Among them, the fine-tuned LSTM and BiLSTM + Attention configurations achieved slightly better accuracy, suggesting that attention mechanisms and adaptive weighting help capture subtle temporal dependencies and nonlinear patterns in temperature variability. In contrast, baseline models such as climatology and persistence exhibited considerably lower accuracy, confirming the relevance of data-driven architectures for temperature forecasting in the study area.
These results indicate that temperature is a relatively well-behaved and predictable variable in this region, likely due to its smoother temporal evolution compared to more stochastic variables such as wind speed or direction.
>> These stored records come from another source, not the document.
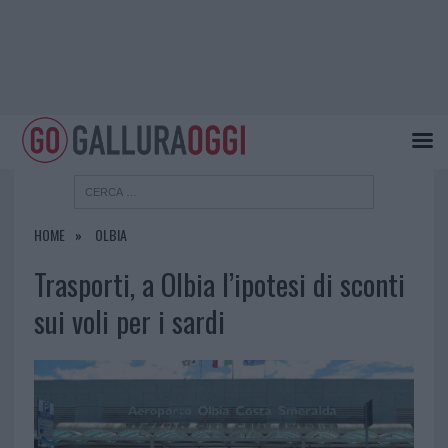
HOME
OLBIA
Trasporti, a Olbia l’ipotesi di sconti
sui voli per i sardi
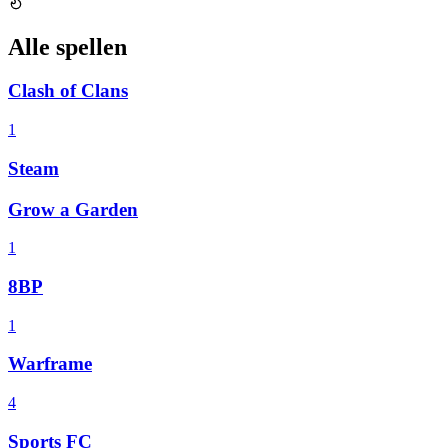
Alle spellen
Clash of Clans
1
Steam
Grow a Garden
1
8BP
1
Warframe
4
Sports FC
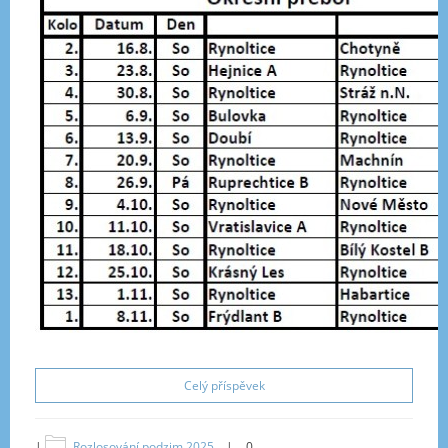
Celý příspěvek
|
Rozlosování podzim 2025
|
0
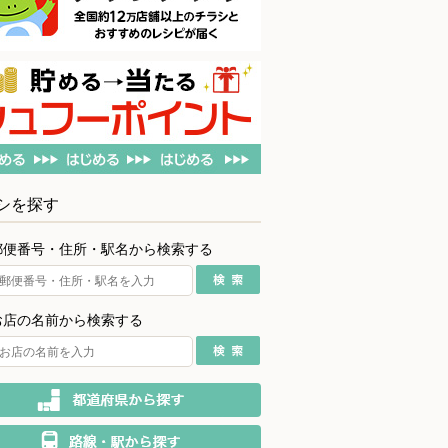
シを探す
郵便番号・住所・駅名から検索する
お店の名前から検索する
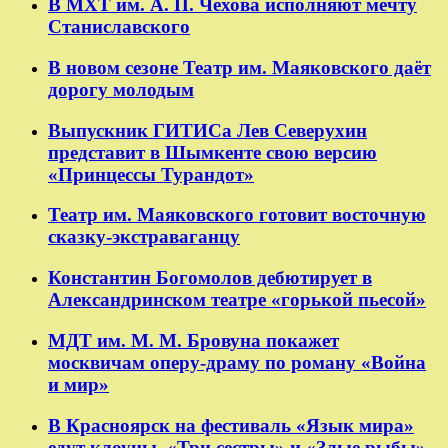
В МХТ им. А. П. Чехова исполняют мечту
Станиславского
В новом сезоне Театр им. Маяковского даёт
дорогу молодым
Выпускник ГИТИСа Лев Северухин
представит в Шымкенте свою версию
«Принцессы Турандот»
Театр им. Маяковского готовит восточную
сказку-экстраваганцу
Константин Богомолов дебютирует в
Александринском театре «горькой пьесой»
МДТ им. М. М. Бровуна покажет
москвичам оперу-драму по роману «Война
и мир»
В Красноярск на фестиваль «Язык мира»
едут клоуны, «Три сестры» и «Злые рыбы»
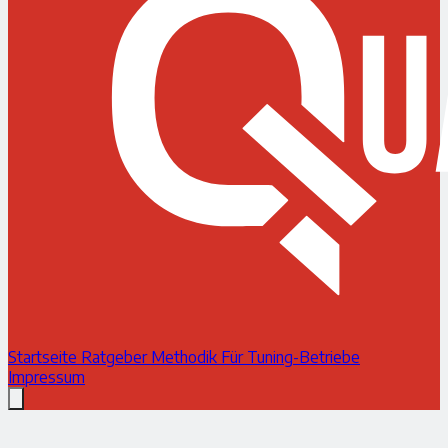
Startseite
Ratgeber
Methodik
Für Tuning-Betriebe
Impressum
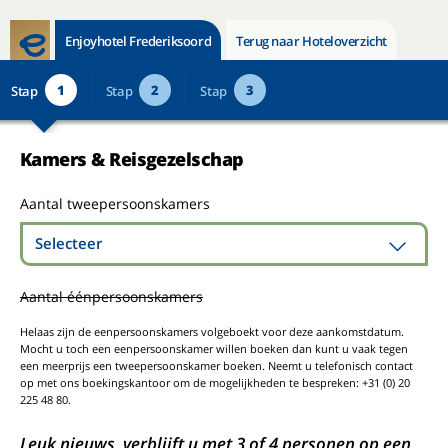
Enjoyhotel Frederiksoord
Terug naar Hoteloverzicht
1
2
3
Stap
Stap
Stap
Kamers & Reisgezelschap
Aantal tweepersoonskamers
Selecteer
Aantal éénpersoonskamers
Helaas zijn de eenpersoonskamers volgeboekt voor deze aankomstdatum.
Mocht u toch een eenpersoonskamer willen boeken dan kunt u vaak tegen
een meerprijs een tweepersoonskamer boeken. Neemt u telefonisch contact
op met ons boekingskantoor om de mogelijkheden te bespreken: +31 (0) 20
225 48 80.
Leuk nieuws, verblijft u met 3 of 4 personen op een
3.3.3. Wind Speed Forecasting
Two baseline models were also implemented for wind speed forecasting: (1) the climatology model, which predicts the long-term mean wind speed for each calendar day, and (2) the persistence model, which assumes that the wind speed remains constant from one day to the next. These baselines provide a reference for evaluating the skill of deep learning architectures in capturing temporal and nonlinear dynamics.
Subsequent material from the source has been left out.